# Hercules Linton, designer of Cutty Sark



## grahamtowa (May 27, 2006)

I am researching the boatyard of James Mowatt, Gourdon, and he built 2 steam fishing boats, one for the firth of Tay and one that was later used as a launch on loch Lomond. These boats were designed by Hercules Linton. I wonder if anyone has any info, with the designer being so famous?


----------



## gdynia (Nov 3, 2005)

Hercules Linton (1 January 1836 - 15 May 1900) was a Scottish surveyor, designer, shipbuilder, antiquarian and local councillor, best known as the designer of the Cutty Sark and partner in the yard of Scott and Linton which built her.

He was born in Inverbervie, Aberdeenshire, Scotland. On his nineteenth birthday in 1855 Hercules Linton was apprenticed to Alexander Hall and Sons who at the time, were the leading shipbuilders in Aberdeen and whose schooner Scottish Maid (1839) with its sharp bow and entry helped coin the term Aberdeen Bow.
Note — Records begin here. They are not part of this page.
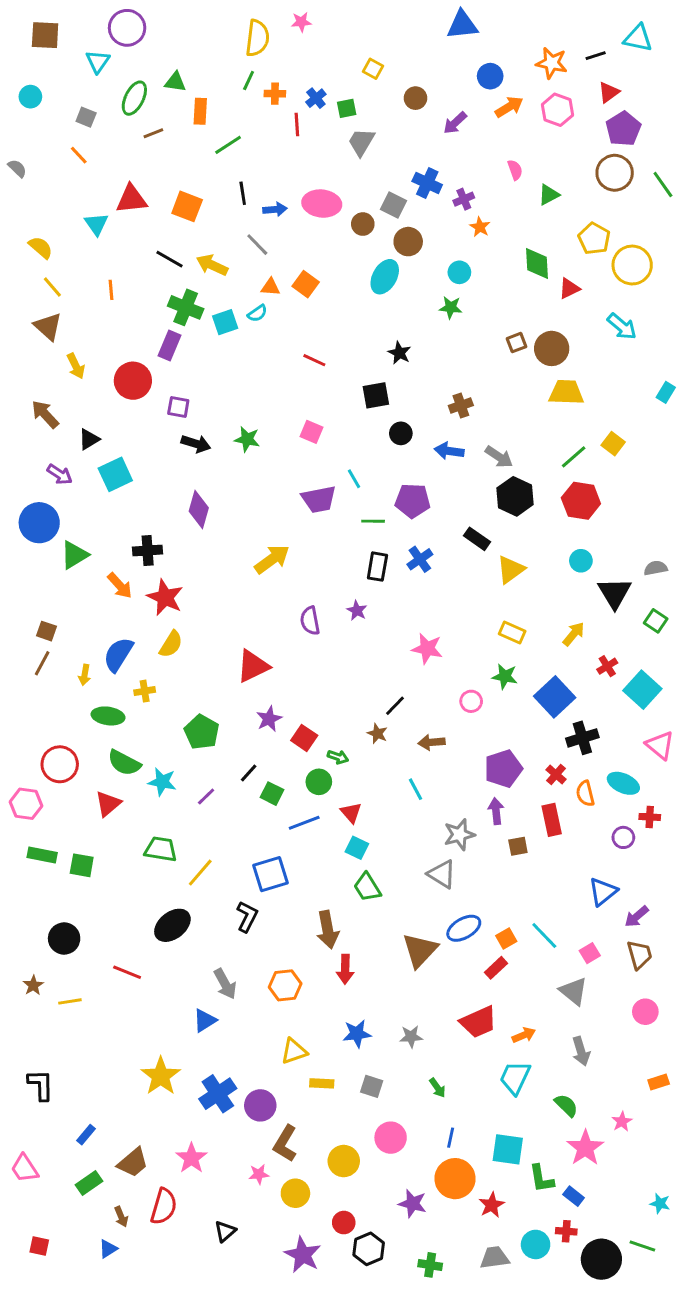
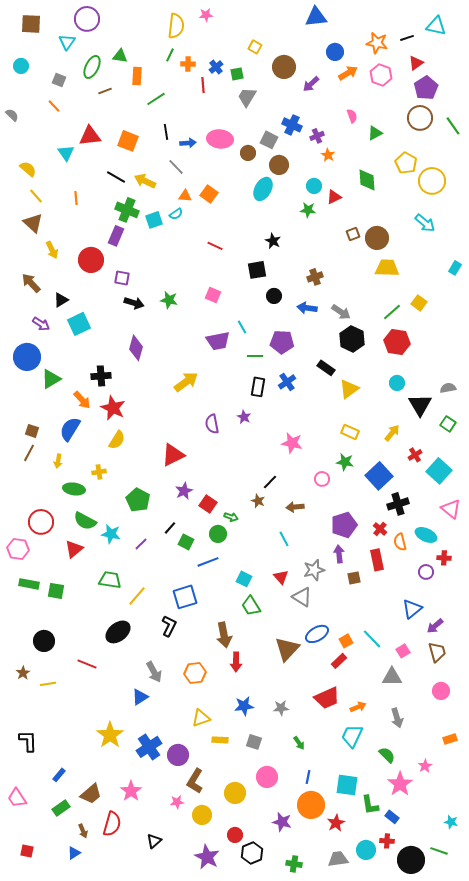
brown circle: (415, 98) -> (284, 67), size x1.5
red triangle: (569, 288) -> (334, 197), moved
blue semicircle: (118, 654) -> (70, 429), moved
red triangle: (351, 813) -> (281, 577), moved
gray triangle: (574, 991) -> (392, 677), turned -40

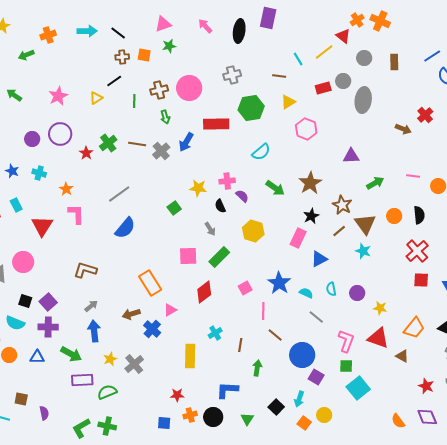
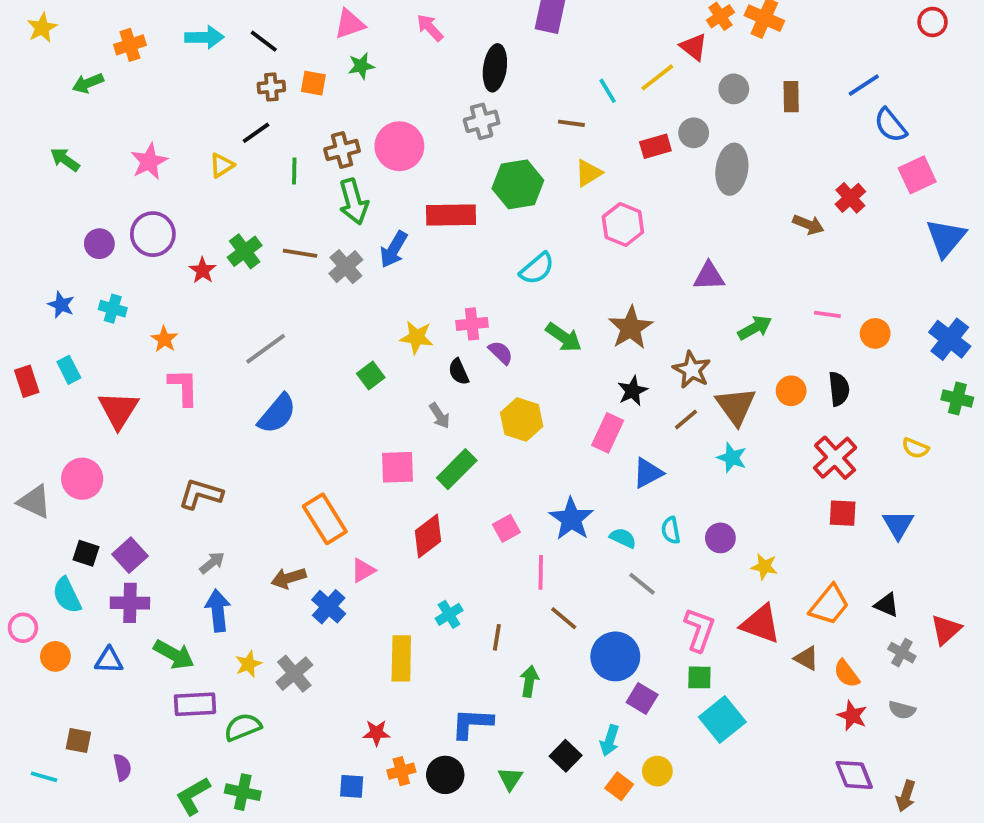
black ellipse: (239, 31) -> (495, 68), moved
green arrow: (165, 117) -> (354, 202), size x1.6
cyan semicircle: (15, 323) -> (67, 595), turned 42
orange semicircle: (398, 421) -> (847, 674), moved

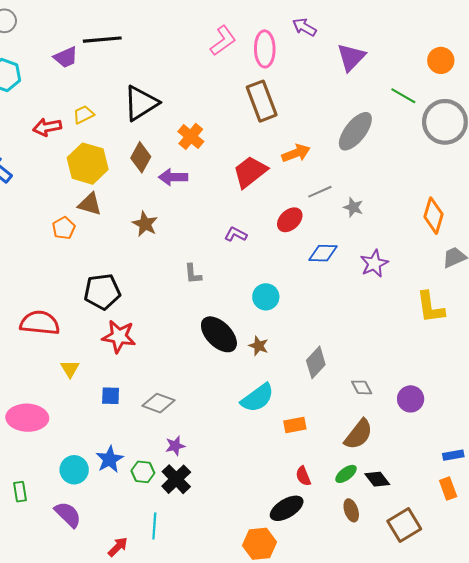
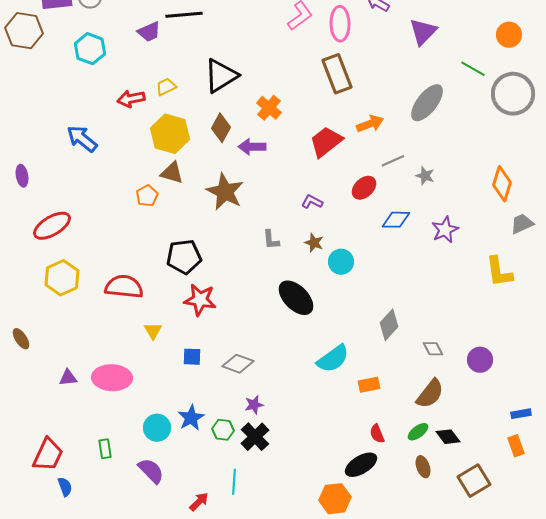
brown star: (145, 224) -> (225, 192), size x1.5
brown star: (258, 346) -> (314, 243), moved

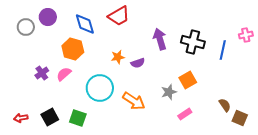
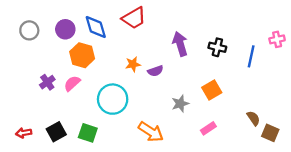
purple circle: (48, 17) -> (65, 29), moved
black cross: (193, 42) -> (217, 47), size x0.7
gray star: (169, 92) -> (180, 104), moved
orange arrow: (134, 101) -> (151, 132), moved

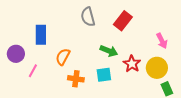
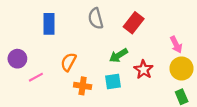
blue rectangle: (41, 35) -> (49, 24), moved
green arrow: (109, 51) -> (118, 55), turned 126
yellow circle: (157, 68) -> (182, 68), moved
pink line: (33, 71) -> (36, 77), turned 32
Linton progressed through his apprenticeship and eventually rose to a senior position at Alexander Hall and Sons.

Eventually he left Alexander Hall and Sons to become a Lloyd's Register Surveyor based at the Lloyds offices in Liverpool and subsequently moved to the Liverpool Underwriters Registry where from early in 1862 he was assisting John Jordan who was the Chief Surveyor. It is thought that he left the Liverpool Underwriters Association in May 1864 but still associated on a free-lance basis.


----------



## grahamtowa (May 27, 2006)

Sorry, I probably didn't word my question well. It is info on the two steam fishing boats that I am looking for, not info on Linton. cheers, tho, Graham


----------



## grahamtowa (May 27, 2006)

Just another thought...I have a photo of a half model of these boats. Will put it in the Fishing Vessels gallery to see if that helps.


----------



## Chris Field (Apr 3, 2005)

*cutty sark*

While I was a cadet on HMS Worcester in 1950-52 (for the unknowing, being trained for going to sea as a deck-apprentice) I once had to row a LLoyds inspector across to the Cutty Sark, which was moored nearby, off Greenhithe, Kent.
As well as doing all the usual inspection duties he showed me a few interesting details- the one that has stuck in my mind was his thrusting his knife into the hull-timbers to show me how to check their state- only to have the blade snap off at the hilt, much to his amazement... Long Live Cutty!


----------



## treeve (Nov 15, 2005)

List of Loch Lomond Steamers at
http://myweb.tiscali.co.uk/tramways/LochLomond.htm

I have an interest in the Cutty Sark and Scottish Maid.
Particularly because of Captain JL Vivian Millett.

What dates do you think are relevant to the steam vessels
you are researching? Do you have any idea of Port Registration
for the Firth of Tay vessel?


----------



## grahamtowa (May 27, 2006)

Hi, have got some more info yesterday.The Loch Lomond one was never a fishing vessel. It was built 1897 for Robt. Ferguson of Loch Lomond, and was named Stag. It was a 48ft pleasure craft, and left the builders yard by rail to be fitted with boiler and engine at Loch Lomond.
This, therefore casts doubt on whether the firth of Tay boat was a fishing boat. Maybe it was also a pleasure craft...
My original info, such as it was, was from the builder's(James Mowatt) obituary in 1920.Looks like it wasn't 100% accurate. Any more info on either vessel will be really appreciated. Many thanks. See also builders half-model in fishing vessels gallery.


----------